Like humans with Angelman syndrome (AS), mouse models of AS exhibit seizures, impaired cognition, abnormal sleep, and motor-defects; however, the expressivity and penetrance of these phenotypes are strain- and age-dependent and largely less pronounced relative to those observed in individuals with Angelman syndrome.

In 2015, FAST and FAST Australia funded Dr. Scott Dindot at Texas A&M University to develop a pig model of Angelman syndrome.  There was a critical need for preclinical models that were more physiologically similar to humans to evaluate and validate promising therapeutics in a more translatable manner than that of rodents.  Therefore, to develop an improved animal model that could potentially predict more translatable clinical outcomes in preclinical studies, as well as a model that could be more readily utilized in the development of new pharmacodynamic biomarkers, an AS pig model was generated using CRISPR/cas9 and somatic cell nuclear transfer.

Recently, FAST awarded a grant in the amount of $1.1 Million to Dr.
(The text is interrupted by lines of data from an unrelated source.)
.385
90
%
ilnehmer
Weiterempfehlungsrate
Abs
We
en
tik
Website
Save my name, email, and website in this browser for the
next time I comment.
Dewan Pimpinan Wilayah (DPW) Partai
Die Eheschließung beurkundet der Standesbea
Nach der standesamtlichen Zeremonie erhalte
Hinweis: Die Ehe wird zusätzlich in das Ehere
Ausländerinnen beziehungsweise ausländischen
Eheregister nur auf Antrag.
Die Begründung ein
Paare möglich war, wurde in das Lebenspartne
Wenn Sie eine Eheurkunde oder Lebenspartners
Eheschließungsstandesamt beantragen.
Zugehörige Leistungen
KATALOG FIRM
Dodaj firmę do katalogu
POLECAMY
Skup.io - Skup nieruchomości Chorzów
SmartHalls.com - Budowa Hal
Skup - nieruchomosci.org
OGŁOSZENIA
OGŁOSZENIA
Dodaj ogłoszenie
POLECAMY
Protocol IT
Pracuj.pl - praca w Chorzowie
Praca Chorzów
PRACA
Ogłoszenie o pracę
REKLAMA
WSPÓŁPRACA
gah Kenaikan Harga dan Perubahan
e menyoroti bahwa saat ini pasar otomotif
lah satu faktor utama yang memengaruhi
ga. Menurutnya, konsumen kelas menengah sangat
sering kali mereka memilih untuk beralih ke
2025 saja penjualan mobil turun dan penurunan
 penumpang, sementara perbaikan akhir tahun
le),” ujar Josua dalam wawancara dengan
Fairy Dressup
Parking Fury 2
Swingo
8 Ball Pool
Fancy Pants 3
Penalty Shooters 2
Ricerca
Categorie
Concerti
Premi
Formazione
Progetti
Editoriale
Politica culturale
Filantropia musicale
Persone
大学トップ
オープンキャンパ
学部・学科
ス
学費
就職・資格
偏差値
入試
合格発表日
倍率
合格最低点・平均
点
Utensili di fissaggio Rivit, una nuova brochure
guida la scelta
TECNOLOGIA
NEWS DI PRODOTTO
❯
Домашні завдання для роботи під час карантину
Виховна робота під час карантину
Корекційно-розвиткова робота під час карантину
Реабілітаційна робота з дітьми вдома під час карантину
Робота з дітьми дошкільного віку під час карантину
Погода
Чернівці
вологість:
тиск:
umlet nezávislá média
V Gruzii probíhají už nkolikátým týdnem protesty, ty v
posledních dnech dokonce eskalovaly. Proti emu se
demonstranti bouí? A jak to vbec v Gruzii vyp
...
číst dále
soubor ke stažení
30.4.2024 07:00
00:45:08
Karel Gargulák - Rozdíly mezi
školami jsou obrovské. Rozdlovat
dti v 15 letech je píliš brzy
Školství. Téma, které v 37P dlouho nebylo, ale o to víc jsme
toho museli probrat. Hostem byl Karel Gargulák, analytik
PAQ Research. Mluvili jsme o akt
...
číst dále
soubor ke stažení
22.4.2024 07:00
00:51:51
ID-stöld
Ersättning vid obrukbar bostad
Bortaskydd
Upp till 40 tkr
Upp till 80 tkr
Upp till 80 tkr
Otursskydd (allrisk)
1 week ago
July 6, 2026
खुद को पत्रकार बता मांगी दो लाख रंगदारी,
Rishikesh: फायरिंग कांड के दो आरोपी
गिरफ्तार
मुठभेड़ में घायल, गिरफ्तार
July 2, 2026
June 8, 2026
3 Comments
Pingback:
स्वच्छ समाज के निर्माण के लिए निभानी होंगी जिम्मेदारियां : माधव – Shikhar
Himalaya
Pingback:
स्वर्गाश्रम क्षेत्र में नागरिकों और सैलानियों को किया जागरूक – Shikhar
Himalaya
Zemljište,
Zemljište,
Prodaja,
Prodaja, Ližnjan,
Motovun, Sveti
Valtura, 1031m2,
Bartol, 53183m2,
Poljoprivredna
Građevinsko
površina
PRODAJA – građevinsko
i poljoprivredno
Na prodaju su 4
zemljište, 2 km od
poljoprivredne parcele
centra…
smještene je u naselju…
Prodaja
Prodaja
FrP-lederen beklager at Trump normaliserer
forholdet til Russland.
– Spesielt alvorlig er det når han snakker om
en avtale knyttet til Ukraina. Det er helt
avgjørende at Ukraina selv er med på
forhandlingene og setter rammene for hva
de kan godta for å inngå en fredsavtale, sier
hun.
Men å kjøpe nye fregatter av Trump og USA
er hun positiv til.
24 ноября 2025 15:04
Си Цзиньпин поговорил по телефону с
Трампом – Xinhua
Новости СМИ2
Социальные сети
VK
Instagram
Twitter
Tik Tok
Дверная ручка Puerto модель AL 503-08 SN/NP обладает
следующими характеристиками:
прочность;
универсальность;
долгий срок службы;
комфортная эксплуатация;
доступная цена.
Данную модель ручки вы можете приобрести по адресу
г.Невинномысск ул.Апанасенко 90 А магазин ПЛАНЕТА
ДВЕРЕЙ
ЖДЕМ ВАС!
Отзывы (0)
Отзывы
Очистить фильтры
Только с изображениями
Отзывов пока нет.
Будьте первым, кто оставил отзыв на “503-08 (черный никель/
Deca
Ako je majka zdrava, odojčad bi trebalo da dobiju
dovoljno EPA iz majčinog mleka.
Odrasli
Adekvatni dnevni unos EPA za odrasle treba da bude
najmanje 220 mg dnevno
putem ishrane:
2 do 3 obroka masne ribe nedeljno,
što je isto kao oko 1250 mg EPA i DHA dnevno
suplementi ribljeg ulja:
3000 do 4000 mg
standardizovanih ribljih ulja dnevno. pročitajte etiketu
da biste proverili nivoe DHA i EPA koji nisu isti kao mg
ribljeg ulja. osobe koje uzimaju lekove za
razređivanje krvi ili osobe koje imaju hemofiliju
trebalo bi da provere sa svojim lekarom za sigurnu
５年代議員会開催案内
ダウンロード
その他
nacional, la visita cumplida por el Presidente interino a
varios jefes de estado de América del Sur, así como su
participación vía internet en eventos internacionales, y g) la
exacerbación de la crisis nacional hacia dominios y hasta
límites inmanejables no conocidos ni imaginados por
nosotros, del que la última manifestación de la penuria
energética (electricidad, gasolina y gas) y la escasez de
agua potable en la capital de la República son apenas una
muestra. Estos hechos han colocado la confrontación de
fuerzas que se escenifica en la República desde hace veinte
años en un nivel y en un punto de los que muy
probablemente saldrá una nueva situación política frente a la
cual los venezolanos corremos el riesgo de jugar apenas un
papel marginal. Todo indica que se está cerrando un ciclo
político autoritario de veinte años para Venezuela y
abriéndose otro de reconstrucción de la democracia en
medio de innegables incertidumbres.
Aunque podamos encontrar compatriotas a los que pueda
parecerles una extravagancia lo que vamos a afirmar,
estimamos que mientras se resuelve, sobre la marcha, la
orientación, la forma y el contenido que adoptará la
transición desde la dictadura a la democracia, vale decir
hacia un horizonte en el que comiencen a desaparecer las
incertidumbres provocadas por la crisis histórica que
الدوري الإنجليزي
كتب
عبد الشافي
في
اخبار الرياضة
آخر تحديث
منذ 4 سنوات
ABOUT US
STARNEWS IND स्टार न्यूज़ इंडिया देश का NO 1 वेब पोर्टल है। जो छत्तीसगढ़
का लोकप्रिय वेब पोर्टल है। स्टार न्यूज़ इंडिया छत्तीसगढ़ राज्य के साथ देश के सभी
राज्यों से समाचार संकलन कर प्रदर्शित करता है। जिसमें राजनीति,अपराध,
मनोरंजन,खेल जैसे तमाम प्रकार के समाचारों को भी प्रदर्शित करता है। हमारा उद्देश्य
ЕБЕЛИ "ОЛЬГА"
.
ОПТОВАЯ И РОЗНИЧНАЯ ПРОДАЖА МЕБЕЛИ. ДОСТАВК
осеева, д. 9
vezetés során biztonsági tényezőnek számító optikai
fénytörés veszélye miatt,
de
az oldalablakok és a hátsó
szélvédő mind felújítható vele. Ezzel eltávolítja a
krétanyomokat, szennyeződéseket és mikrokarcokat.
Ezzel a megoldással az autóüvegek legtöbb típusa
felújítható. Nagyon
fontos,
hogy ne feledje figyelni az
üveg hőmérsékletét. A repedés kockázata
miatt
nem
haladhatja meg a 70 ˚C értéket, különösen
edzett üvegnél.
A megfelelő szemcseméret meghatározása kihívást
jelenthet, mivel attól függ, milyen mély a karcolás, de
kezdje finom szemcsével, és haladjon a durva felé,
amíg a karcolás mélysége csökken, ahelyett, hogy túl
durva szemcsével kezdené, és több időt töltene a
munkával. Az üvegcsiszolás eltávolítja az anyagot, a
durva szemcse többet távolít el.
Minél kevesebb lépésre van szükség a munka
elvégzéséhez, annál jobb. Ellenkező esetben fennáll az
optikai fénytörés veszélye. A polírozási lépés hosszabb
Scott Dindot at Texas A&M University to use the AS pig model to develop, test, and validate potential AS therapeutics. 

Dr. Dindot’s first goal is to reactivate paternal UBE3A expression via an antisense oligonucleotide (ASO) targeting UBE3A-AS.  Once that is complete, the next step is to determine which AS symptoms an ASO may improve, and how that is impacted at different developmental ages. The study will examine seizure and brain wave activity, gait and motor coordination, learning and memory, communication, and sleep patterns.

Dr. Dindot’s second goal under this grant is to improve the genome assembly, annotation, and characterization of the pig Prader-Willi syndrome/Angelman syndrome imprinted domain and determine if the CRISPR/cas9 deletion of UBE3A created any off-target mutations.

Results from this study are expected to accelerate translational research in Angelman syndrome and assess the clinical benefit of therapies aimed at reactivating expression of the paternal UBE3A allele.  The grant runs from Nov 1. 2019 – Oct. 31, 2023.